Federal employees and taxpayers: OSC investigators and staff can continue investigating alleged Hatch Act violations during government shutdowns, so enforcement of prohibitions on partisan use of official authority is preserved even during lapse periods.
Taxpayers and the public: keeping OSC Hatch Act activity excepted reduces the risk that misconduct goes unchecked during shutdowns, helping preserve accountability and public trust in federal agencies.
Taxpayers: designating OSC Hatch Act enforcement as 'excepted' may legally justify paying staff during a lapse, producing modest additional costs to the Treasury.
Federal employees: narrowly carving out OSC Hatch Act work as excepted could be viewed as inconsistent with other agencies' shutdown staffing rules, raising fairness and precedent concerns about differential treatment of the federal workforce.
Based on analysis of 2 sections of legislative text.
Treats OSC work on alleged violations of 5 U.S.C. §§ 7323 and 7324 as emergency/excepted services during a lapse in appropriations so those duties can continue during a shutdown.

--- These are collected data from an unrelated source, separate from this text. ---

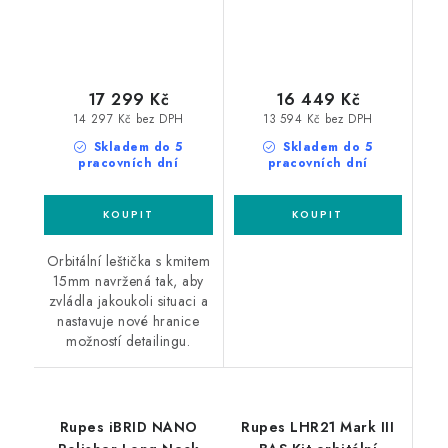
17 299 Kč
16 449 Kč
14 297 Kč bez DPH
13 594 Kč bez DPH
Skladem do 5
Skladem do 5
pracovních dní
pracovních dní
Orbitální leštička s kmitem
15mm navržená tak, aby
zvládla jakoukoli situaci a
nastavuje nové hranice
možností detailingu.
Rupes iBRID NANO
Rupes LHR21 Mark III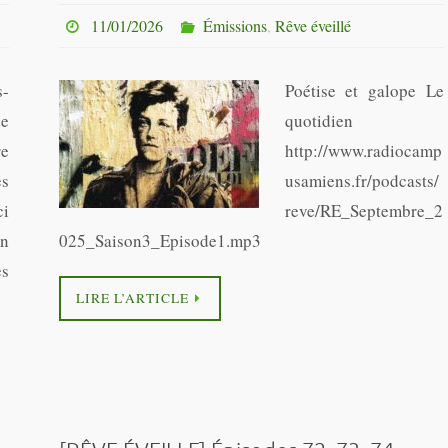
11/01/2026
Émissions
,
Rêve éveillé
-
Poétise et galope Le
e
quotidien
re
http://www.radiocamp
es
usamiens.fr/podcasts/
ci
reve/RE_Septembre_2
un
025_Saison3_Episode1.mp3
es
LIRE L’ARTICLE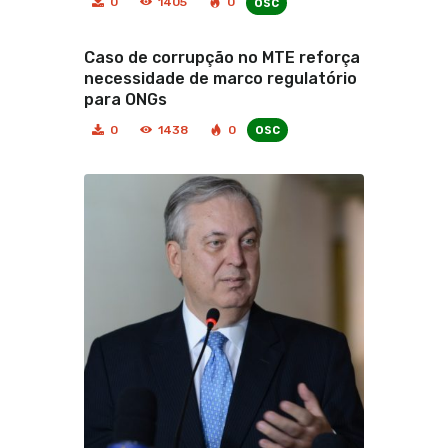
osc
0
1405
0
Caso de corrupção no MTE reforça
necessidade de marco regulatório
para ONGs
osc
0
1438
0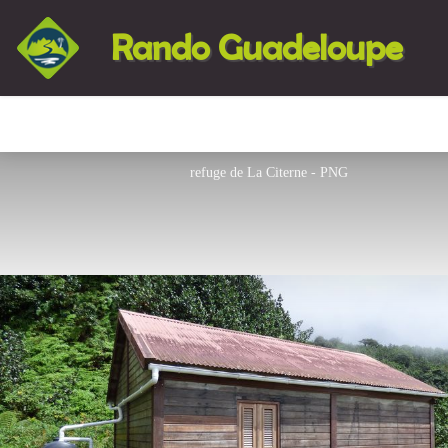
Rando Guadeloupe
refuge de La Citerne - PNG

Treats work by Office of Special Counsel (OSC) staff on alleged violations of two Hatch Act provisions (5 U.S.C. §§ 7323 and 7324) as emergency/excepted services during a lapse in appropriations. That classification lets OSC officers and employees continue those specific duties during a government shutdown even when other work stops, but applies only to those Hatch Act matters and only for the duration of the lapse.